I didn't find out much information about the relation of Mathematical induction and total-ordered set. So I guess somewhere I thought wrong.
I have no robust concept about them though, however I thought that any total-ordered set can be applied math induction, stated with my naive intuition below:
Because Mathematical induction is based on well-ordering principle, which is applied on $\mathbb{Z^+}$, I'd consider that any total-ordered set is isomorphic to $\mathbb{Z^+}$. By applying a topological sort on the total-ordered set, we can get a chain. The chain is actually the longest path of the total ordered set, so it preserves the order property. The isomorphism $f$ can be defined by: For all elements $x$ in the total-ordered set, $f(x)=$ " $x$'s order number in the chain".
Hence, I "guess" that math induction can be applied on the total-ordered set,
based on the assumption that "If any set is isomorphic to $\mathbb{Z^+}$, and that isomorphism preserves the order information, then math induction can be applied on it", which I cannot tell is correct or not.

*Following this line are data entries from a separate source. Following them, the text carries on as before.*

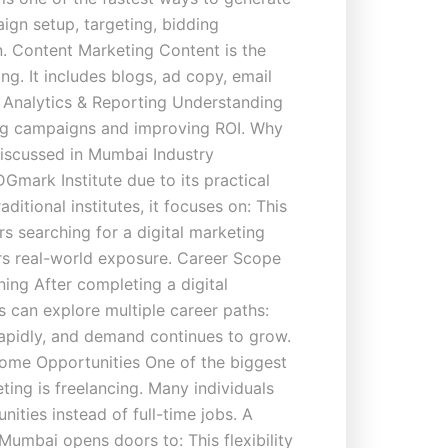
ign setup, targeting, bidding
n. Content Marketing Content is the
ng. It includes blogs, ad copy, email
. Analytics & Reporting Understanding
zing campaigns and improving ROI. Why
Discussed in Mumbai Industry
Gmark Institute due to its practical
ditional institutes, it focuses on: This
rs searching for a digital marketing
rs real-world exposure. Career Scope
ning After completing a digital
 can explore multiple career paths:
rapidly, and demand continues to grow.
ome Opportunities One of the biggest
ting is freelancing. Many individuals
nities instead of full-time jobs. A
 Mumbai opens doors to: This flexibility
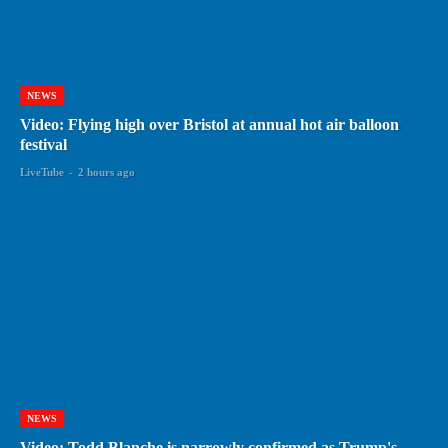
NEWS
Video: Flying high over Bristol at annual hot air balloon
festival
LiveTube
-
2 hours ago
NEWS
Video: Todd Blanche is narrowly confirmed as Trump's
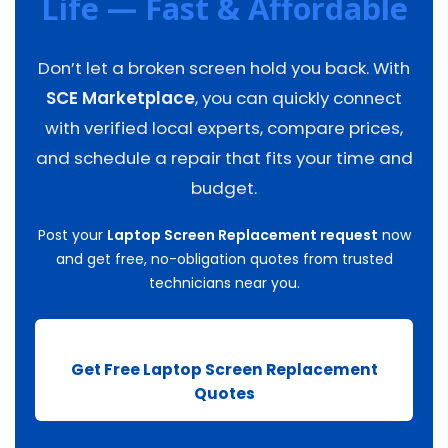
Life — Fast & Affordable
Don’t let a broken screen hold you back. With
SCE Marketplace
, you can quickly connect
with verified local experts, compare prices,
and schedule a repair that fits your time and
budget.
Post your
Laptop Screen Replacement request
now
and get free, no-obligation quotes from trusted
technicians near you.
Get Free Laptop Screen Replacement
Quotes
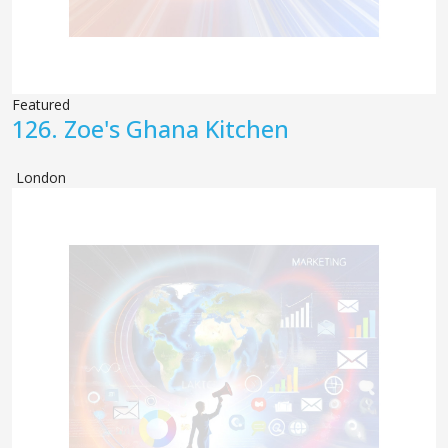
Featured
126.
Zoe's Ghana Kitchen
London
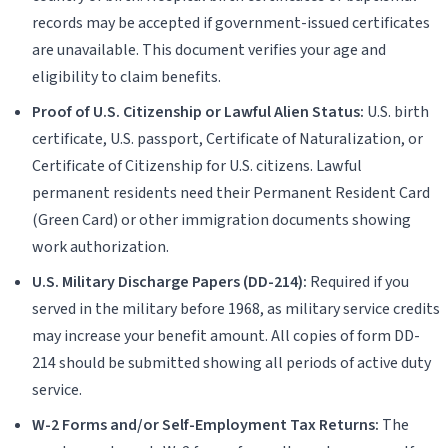
records may be accepted if government-issued certificates
are unavailable. This document verifies your age and
eligibility to claim benefits.
Proof of U.S. Citizenship or Lawful Alien Status:
U.S. birth
certificate, U.S. passport, Certificate of Naturalization, or
Certificate of Citizenship for U.S. citizens. Lawful
permanent residents need their Permanent Resident Card
(Green Card) or other immigration documents showing
work authorization.
U.S. Military Discharge Papers (DD-214):
Required if you
served in the military before 1968, as military service credits
may increase your benefit amount. All copies of form DD-
214 should be submitted showing all periods of active duty
service.
W-2 Forms and/or Self-Employment Tax Returns:
The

Thanks for any hint and correction!
Best Answer
One very general form of induction is well-founded induction. Suppose $\le$ well-founds $S$. Since any non-empty subset of $S$ has a $\lt$-minimal element, contrapositively $$(\forall x\in S(x\lt y\to\phi(x))\to\phi(y))\to\forall y\in S(\phi(y)).$$
One can't generalise this to total ordering, which doesn't guarantee an analogous property of $S$'s non-empty subsets.
However, one can sometimes induct without knowing how to well-found a set. For example, real induction relies on the fact that subsets of $\Bbb R$ have infima and suprema.